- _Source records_
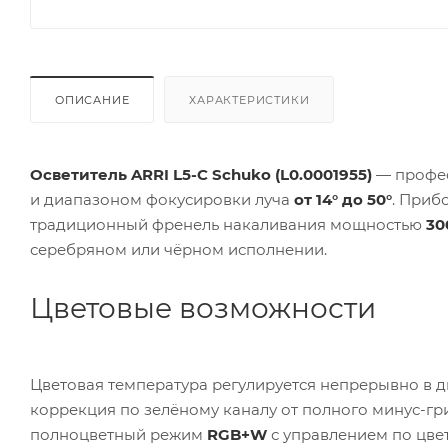
ОПИСАНИЕ
ХАРАКТЕРИСТИКИ
Осветитель ARRI L5-C Schuko (L0.0001955)
— профес
и диапазоном фокусировки луча
от 14° до 50°
. Приб
традиционный френель накаливания мощностью
30
серебряном или чёрном исполнении.
Цветовые возможности
Цветовая температура регулируется непрерывно в 
коррекция по зелёному каналу от полного минус-гр
полноцветный режим
RGB+W
с управлением по цве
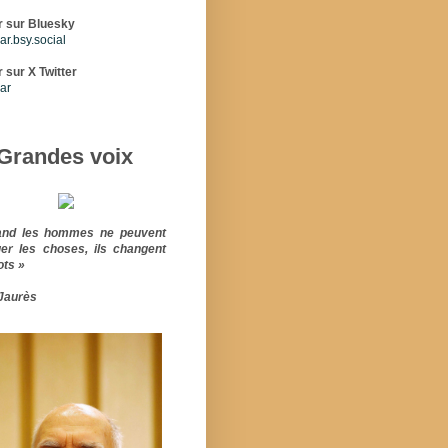
r sur Bluesky
r.bsy.social
 sur X Twitter
ar
Grandes voix
and les hommes ne peuvent
er les choses, ils changent
ots »
Jaurès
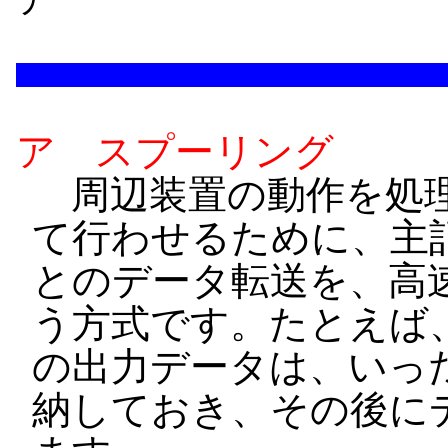
ア スプーリング
周辺装置の動作を処理
て行わせるために、主
とのデータ転送を、高
う方式です。たとえば
の出力データは、いっ
納しておき、その後に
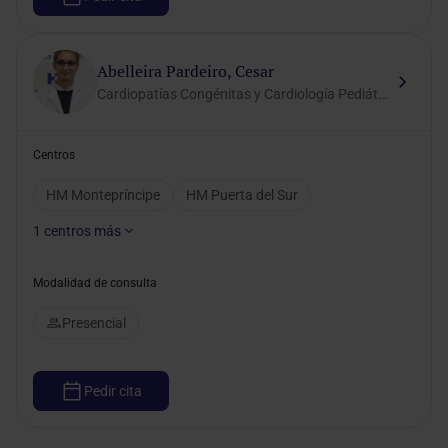
Abelleira Pardeiro, Cesar
Cardiopatías Congénitas y Cardiología Pediátrica
Centros
HM Montepríncipe
HM Puerta del Sur
1
centros más
Modalidad de consulta
Presencial
Pedir cita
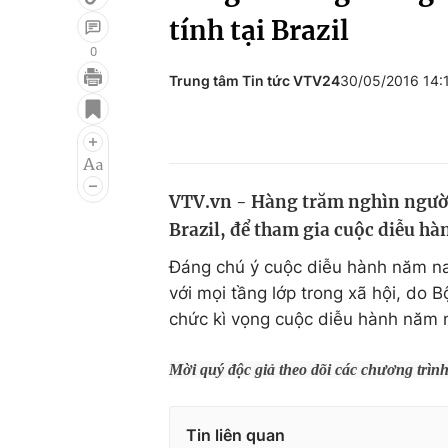
tính tại Brazil
0
Trung tâm Tin tức VTV24
30/05/2016 14
Giải trí
Đời sống
Điện ảnh
Du lịch
Âm nhạc
Làm đẹp
VTV.vn - Hàng trăm nghìn người
Sao
Chất lượng cuộc sốn
Brazil, để tham gia cuộc diễu h
Đáng chú ý cuộc diễu hành năm nay
với mọi tầng lớp trong xã hội, do B
chức kì vọng cuộc diễu hành năm n
Mời quý độc giả theo dõi các chương trìn
Tin liên quan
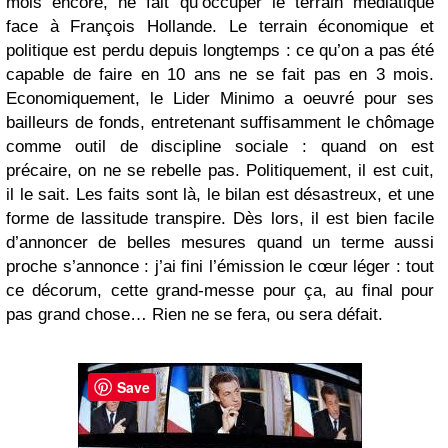
mois encore, ne fait qu’occuper le terrain médiatique
face à François Hollande. Le terrain économique et
politique est perdu depuis longtemps : ce qu’on a pas été
capable de faire en 10 ans ne se fait pas en 3 mois.
Economiquement, le Lider Minimo a oeuvré pour ses
bailleurs de fonds, entretenant suffisamment le chômage
comme outil de discipline sociale : quand on est
précaire, on ne se rebelle pas. Politiquement, il est cuit,
il le sait. Les faits sont là, le bilan est désastreux, et une
forme de lassitude transpire. Dès lors, il est bien facile
d’annoncer de belles mesures quand un terme aussi
proche s’annonce : j’ai fini l’émission le cœur léger : tout
ce décorum, cette grand-messe pour ça, au final pour
pas grand chose… Rien ne se fera, ou sera défait.
Save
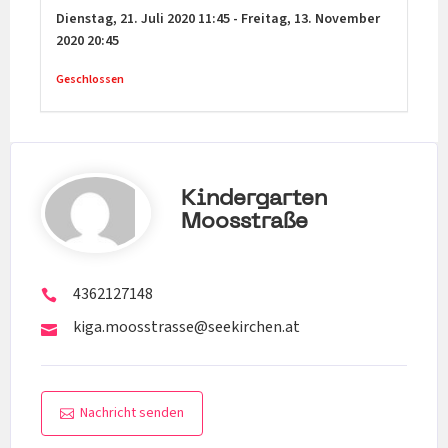
Dienstag,
21. Juli 2020
11:45
-
Freitag,
13. November
2020
20:45
Geschlossen
Kindergarten
Moosstraße
4362127148
kiga.moosstrasse@seekirchen.at
Nachricht senden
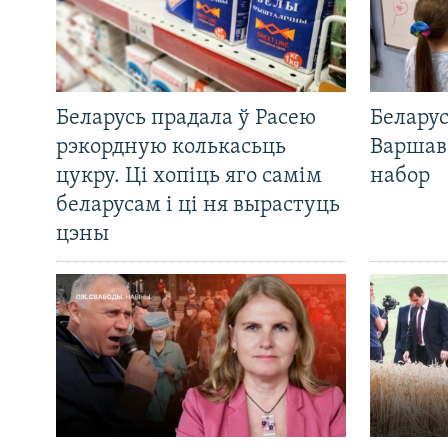
Беларусь прадала ў Расею
Беларус
рэкордную колькасьць
Варшав
цукру. Ці хопіць яго самім
набор
беларусам і ці ня вырастуць
цэны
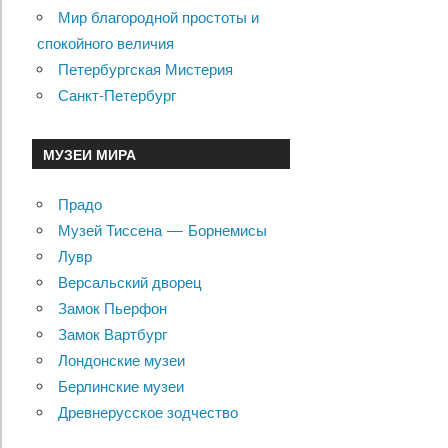
Мир благородной простоты и
спокойного величия
Петербургская Мистерия
Санкт-Петербург
МУЗЕИ МИРА
Прадо
Музей Тиссена — Борнемисы
Лувр
Версальский дворец
Замок Пьерфон
Замок Вартбург
Лондонские музеи
Берлинские музеи
Древнерусское зодчество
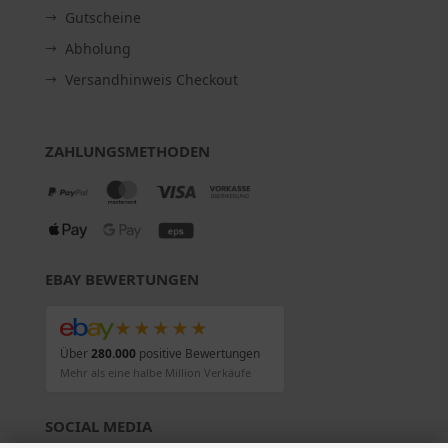
Gutscheine
Abholung
Versandhinweis Checkout
ZAHLUNGSMETHODEN
EBAY BEWERTUNGEN
★★★★★
Über
280.000
positive Bewertungen
Mehr als eine halbe Million Verkäufe
SOCIAL MEDIA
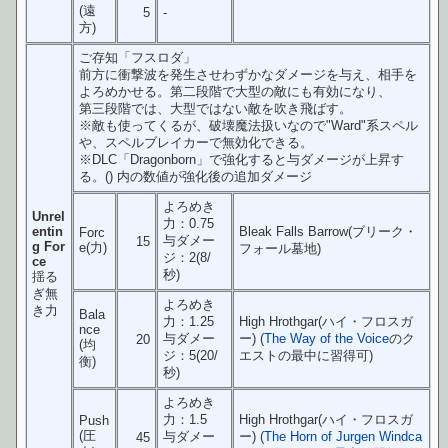
(遠
5
-
方)
ご存知「フスロダ」
前方に衝撃波を発生させわずかなダメージを与え、相手を
よろめかせる。第二段階で大型の敵にも有効になり、
第三段階では、大型ではない敵を吹き飛ばす。
※敵も使ってくるが、破壊魔法扱いなので"Ward"系スペル
や、スペルブレイカーで無効化できる。
※DLC「Dragonborn」で強化すると与ダメージが上昇す
る。() 内の数値が強化後の追加ダメージ
よろめき
Unrel
力：0.75
entin
Bleak Falls Barrow(ブリーク・
Forc
与ダメー
15
g For
e(力)
フォール墓地)
ジ：2(8/
ce
秒)
揺る
ぎ無
よろめき
き力
Bala
力：1.25
High Hrothgar(ハイ・フロスガ
nce
与ダメー
ー) (
The Way of the Voice
のク
20
(均
ジ：5(20/
エストの最中に習得可)
衡)
秒)
よろめき
力：1.5
High Hrothgar(ハイ・フロスガ
Push
(圧
与ダメー
ー) (
The Horn of Jurgen Windca
45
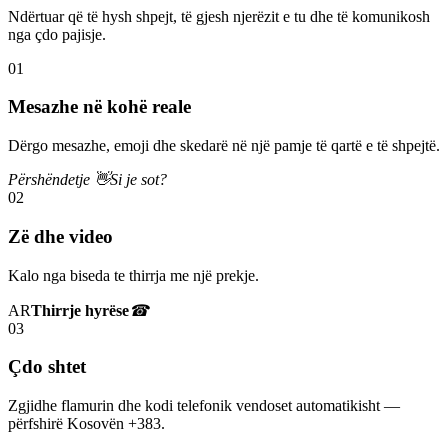
Ndërtuar që të hysh shpejt, të gjesh njerëzit e tu dhe të komunikosh
nga çdo pajisje.
01
Mesazhe në kohë reale
Dërgo mesazhe, emoji dhe skedarë në një pamje të qartë e të shpejtë.
Përshëndetje 👋
Si je sot?
02
Zë dhe video
Kalo nga biseda te thirrja me një prekje.
AR
Thirrje hyrëse
☎
03
Çdo shtet
Zgjidhe flamurin dhe kodi telefonik vendoset automatikisht —
përfshirë Kosovën +383.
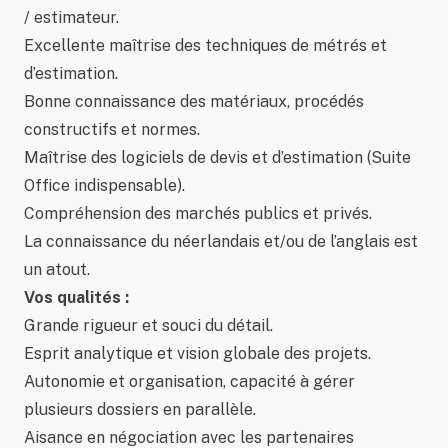
/ estimateur.
Excellente maîtrise des techniques de métrés et
d’estimation.
Bonne connaissance des matériaux, procédés
constructifs et normes.
Maîtrise des logiciels de devis et d’estimation (Suite
Office indispensable).
Compréhension des marchés publics et privés.
La connaissance du néerlandais et/ou de l’anglais est
un atout.
Vos qualités :
Grande rigueur et souci du détail.
Esprit analytique et vision globale des projets.
Autonomie et organisation, capacité à gérer
plusieurs dossiers en parallèle.
Aisance en négociation avec les partenaires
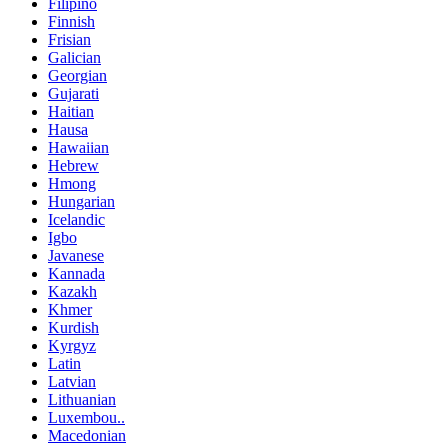
Filipino
Finnish
Frisian
Galician
Georgian
Gujarati
Haitian
Hausa
Hawaiian
Hebrew
Hmong
Hungarian
Icelandic
Igbo
Javanese
Kannada
Kazakh
Khmer
Kurdish
Kyrgyz
Latin
Latvian
Lithuanian
Luxembou..
Macedonian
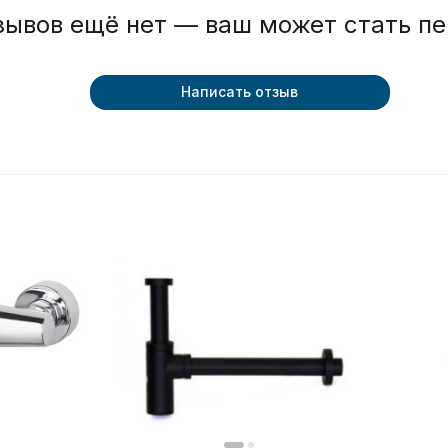
зывов ещё нет — ваш может стать п
Написать отзыв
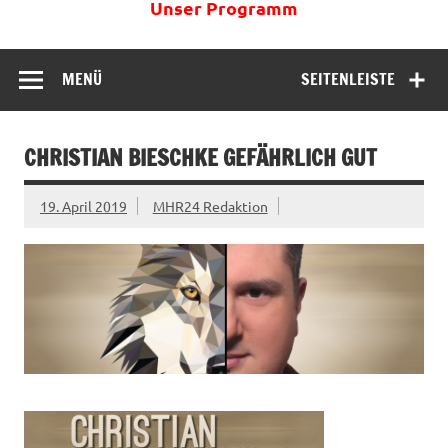
Unser Programm
MENÜ
SEITENLEISTE
CHRISTIAN BIESCHKE GEFÄHRLICH GUT
19. April 2019
MHR24 Redaktion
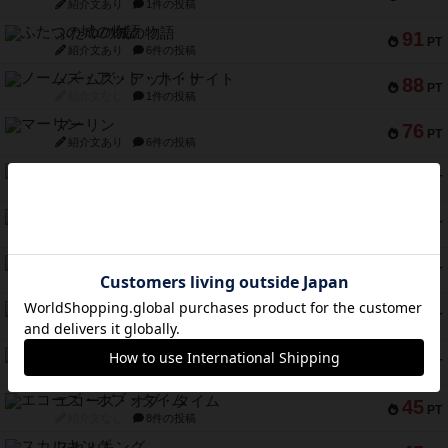
紹介文あり
1件の投稿
ふたつの城の物語
91
PT
紹介文あり
6件の投稿
ノームズ・アット・ナイト
88
PT
紹介文なし
1件の投稿
マーリン
76
PT
紹介文あり
6件の投稿
フラットアイアン
75
PT
紹介文なし
2件の投稿
トランスオリエント・エクスプレス
70
PT
紹介文なし
1件の投稿
アンブッシュ！：ムーブアウト！
59
PT
紹介文あり
1件の投稿
キャプテン・フリップ：イスラ・ボンバ
51
PT
紹介文なし
2件の投稿
ガルフストライク
46
PT
紹介文あり
1件の投稿
エコーズ・オブ・タイム
45
PT
紹介文なし
8件の投稿
スカルキング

- _Exercise objective_
All of the entries above need to be transcribed exactly, except for the pictures.

- _Answer box_
ОПИСАНИЕ
ХАРАКТЕРИСТИКИ
Осветитель ARRI L5-C Schuko (L0.0001955)
— профес
и диапазоном фокусировки луча
от 14° до 50°
. Приб
традиционный френель накаливания мощностью
30
серебряном или чёрном исполнении.
Цветовые возможности
Цветовая температура регулируется непрерывно в 
коррекция по зелёному каналу от полного минус-гр
полноцветный режим
RGB+W
с управлением по цве
r sur Bluesky
r.bsy.social
 sur X Twitter
ar
Grandes voix
and les hommes ne peuvent
er les choses, ils changent
ots »
Jaurès
ア スプーリング
周辺装置の動作を処理
て行わせるために、主
とのデータ転送を、高
う方式です。たとえば
の出力データは、いっ
納しておき、その後に
Abelleira Pardeiro, Cesar
Cardiopatías Congénitas y Cardiología Pediátrica
Centros
HM Montepríncipe
HM Puerta del Sur
1
centros más
Modalidad de consulta
Presencial
Pedir cita
tính tại Brazil
0
Trung tâm Tin tức VTV24
30/05/2016 14
Giải trí
Đời sống
Điện ảnh
Du lịch
Âm nhạc
Làm đẹp
VTV.vn - Hàng trăm nghìn người
Sao
Chất lượng cuộc sốn
Brazil, để tham gia cuộc diễu h
Đáng chú ý cuộc diễu hành năm nay
với mọi tầng lớp trong xã hội, do B
chức kì vọng cuộc diễu hành năm n
Mời quý độc giả theo dõi các chương trìn
Tin liên quan
mois encore, ne fait qu’occuper le terrain médiatique
face à François Hollande. Le terrain économique et
politique est perdu depuis longtemps : ce qu’on a pas été
capable de faire en 10 ans ne se fait pas en 3 mois.
Economiquement, le Lider Minimo a oeuvré pour ses
bailleurs de fonds, entretenant suffisamment le chômage
comme outil de discipline sociale : quand on est
précaire, on ne se rebelle pas. Politiquement, il est cuit,
il le sait. Les faits sont là, le bilan est désastreux, et une
forme de lassitude transpire. Dès lors, il est bien facile
d’annoncer de belles mesures quand un terme aussi
proche s’annonce : j’ai fini l’émission le cœur léger : tout
ce décorum, cette grand-messe pour ça, au final pour
pas grand chose… Rien ne se fera, ou sera défait.
Save
Dienstag,
21. Juli 2020
11:45
-
Freitag,
13. November
2020
20:45
Geschlossen
Kindergarten
Moosstraße
4362127148
kiga.moosstrasse@seekirchen.at
Nachricht senden
Беларусь прадала ў Расею
Беларус
рэкордную колькасьць
Варшав
цукру. Ці хопіць яго самім
набор
беларусам і ці ня вырастуць
цэны
Мир благородной простоты и
спокойного величия
Петербургская Мистерия
Санкт-Петербург
МУЗЕИ МИРА
Прадо
Музей Тиссена — Борнемисы
Лувр
Версальский дворец
Замок Пьерфон
Замок Вартбург
Лондонские музеи
Берлинские музеи
Древнерусское зодчество
Gutscheine
Abholung
Versandhinweis Checkout
ZAHLUNGSMETHODEN
EBAY BEWERTUNGEN
★★★★★
Über
280.000
positive Bewertungen
Mehr als eine halbe Million Verkäufe
SOCIAL MEDIA
(遠
5
-
方)
ご存知「フスロダ」
前方に衝撃波を発生させわずかなダメージを与え、相手を
よろめかせる。第二段階で大型の敵にも有効になり、
第三段階では、大型ではない敵を吹き飛ばす。
※敵も使ってくるが、破壊魔法扱いなので"Ward"系スペル
や、スペルブレイカーで無効化できる。
※DLC「Dragonborn」で強化すると与ダメージが上昇す
る。() 内の数値が強化後の追加ダメージ
よろめき
Unrel
力：0.75
entin
Bleak Falls Barrow(ブリーク・
Forc
与ダメー
15
g For
e(力)
フォール墓地)
ジ：2(8/
ce
秒)
揺る
ぎ無
よろめき
き力
Bala
力：1.25
High Hrothgar(ハイ・フロスガ
nce
与ダメー
ー) (
The Way of the Voice
のク
20
(均
ジ：5(20/
エストの最中に習得可)
衡)
秒)
よろめき
力：1.5
High Hrothgar(ハイ・フロスガ
Push
(圧
与ダメー
ー) (
The Horn of Jurgen Windca
45
Ndërtuar që të hysh shpejt, të gjesh njerëzit e tu dhe të komunikosh
nga çdo pajisje.
01
Mesazhe në kohë reale
Dërgo mesazhe, emoji dhe skedarë në një pamje të qartë e të shpejtë.
Përshëndetje 👋
Si je sot?
02
Zë dhe video
Kalo nga biseda te thirrja me një prekje.
AR
Thirrje hyrëse
☎
03
Çdo shtet
Zgjidhe flamurin dhe kodi telefonik vendoset automatikisht —
përfshirë Kosovën +383.
/ estimateur.
Excellente maîtrise des techniques de métrés et
d’estimation.
Bonne connaissance des matériaux, procédés
constructifs et normes.
Maîtrise des logiciels de devis et d’estimation (Suite
Office indispensable).
Compréhension des marchés publics et privés.
La connaissance du néerlandais et/ou de l’anglais est
un atout.
Vos qualités :
Grande rigueur et souci du détail.
Esprit analytique et vision globale des projets.
Autonomie et organisation, capacité à gérer
plusieurs dossiers en parallèle.
Aisance en négociation avec les partenaires
Filipino
Finnish
Frisian
Galician
Georgian
Gujarati
Haitian
Hausa
Hawaiian
Hebrew
Hmong
Hungarian
Icelandic
Igbo
Javanese
Kannada
Kazakh
Khmer
Kurdish
Kyrgyz
Latin
Latvian
Lithuanian
Luxembou..
Macedonian
зывов ещё нет — ваш может стать п
Написать отзыв
Unser Programm
MENÜ
SEITENLEISTE
CHRISTIAN BIESCHKE GEFÄHRLICH GUT
19. April 2019
MHR24 Redaktion
紹介文あり
1件の投稿
ふたつの城の物語
91
PT
紹介文あり
6件の投稿
ノームズ・アット・ナイト
88
PT
紹介文なし
1件の投稿
マーリン
76
PT
紹介文あり
6件の投稿
フラットアイアン
75
PT
紹介文なし
2件の投稿
トランスオリエント・エクスプレス
70
PT
紹介文なし
1件の投稿
アンブッシュ！：ムーブアウト！
59
PT
紹介文あり
1件の投稿
キャプテン・フリップ：イスラ・ボンバ
51
PT
紹介文なし
2件の投稿
ガルフストライク
46
PT
紹介文あり
1件の投稿
エコーズ・オブ・タイム
45
PT
紹介文なし
8件の投稿
スカルキング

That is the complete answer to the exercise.